El Ajedrez y los Dioses 
Rodolfo Walsh


También los dioses juegan al ajedrez, pero no en un plano, como nosotros, sino en las tres dimensiones del espacio. Comprendo que es una forma torpe de decir: los dioses no necesitan espacio, tableros ni piezas para su juego infinitamente sabio. No obstante, si de algún modo quisiéramos representar el mecanismo de ese juego eterno, podríamos hacerlo así: el tablero está formado por un cubo, dividido en 512 casillas cúbicas. Las piezas se mueven obedeciendo a las mismas leyes que entre nosotros, pero no sólo en superficie, sino también en profundidad. Si los dioses, por alguno de esos caprichos que los han señalado a la atención de los hombres, quisieran mostrarnos un momento del juego, veríamos quizás alados caballos subir o descender las dos casillas correspondientes, y ubicarse luego a la derecha o izquierda, delante o atrás.

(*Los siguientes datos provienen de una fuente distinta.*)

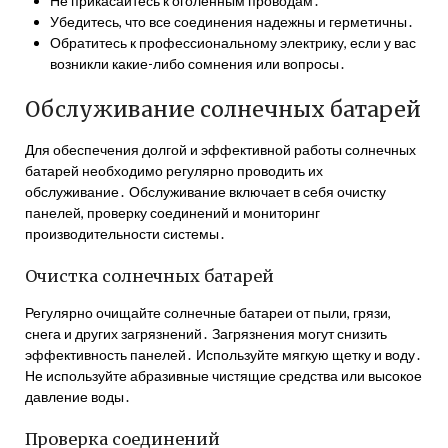
Не прикасайтесь к оголенным проводам․
Убедитесь, что все соединения надежны и герметичны․
Обратитесь к профессиональному электрику, если у вас
возникли какие-либо сомнения или вопросы․
Обслуживание солнечных батарей
Для обеспечения долгой и эффективной работы солнечных
батарей необходимо регулярно проводить их
обслуживание․ Обслуживание включает в себя очистку
панелей, проверку соединений и мониторинг
производительности системы․
Очистка солнечных батарей
Регулярно очищайте солнечные батареи от пыли, грязи,
снега и других загрязнений․ Загрязнения могут снизить
эффективность панелей․ Используйте мягкую щетку и воду․
Не используйте абразивные чистящие средства или высокое
давление воды․
Проверка соединений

O acaso un alfil cruzaría entre nosotros como un relámpago negro. Y temblaríamos ante la majestad de pensativos reyes con los ojos clavados en lejanos fulgores de batallas. Y veríamos terribles la potencia y la saña de las reinas destructoras de hombres. El número de combinaciones posibles es infinito. También lo es el de errores. A veces los dioses cometen errores brillantes, que sólo ellos pueden subsanar. Esas equivocaciones pueden tener consecuencias catastróficas para un mísero peón, para una pieza menor, pero no influyen en la economía general del juego, condenado a perdurabilidad. Los dioses son invencibles. No lo son los trozos de alma que ciegamente manejan: y los he visto sucumbir en sublimes y estériles sacrificios o perfeccionar su aburrimiento en un rincón olvidado del tablero. Se ha dicho que los dioses perpetúan en el juego las leyes de la belleza y la simetría. No lo creo. La costumbre, el tedio, la indiferencia, la infinita vanagloria de la infinita sabiduría intervienen por igual en cada jugada. Se ha dicho pobremente que las fuerzas de un bando simbolizan el bien; las otras el mal. Cualquiera puede comprobar la estúpida mentira de esa creencia. Los dioses no tienen idea del bien y del mal. De lo contrario no podrían existir. En el preciso instante en que la sola idea del bien o del mal entrara furtivamente en la voluntad que mueve las piezas sobre el tablero, éste saltaría en pedazos como una gigantesca copa de cristal.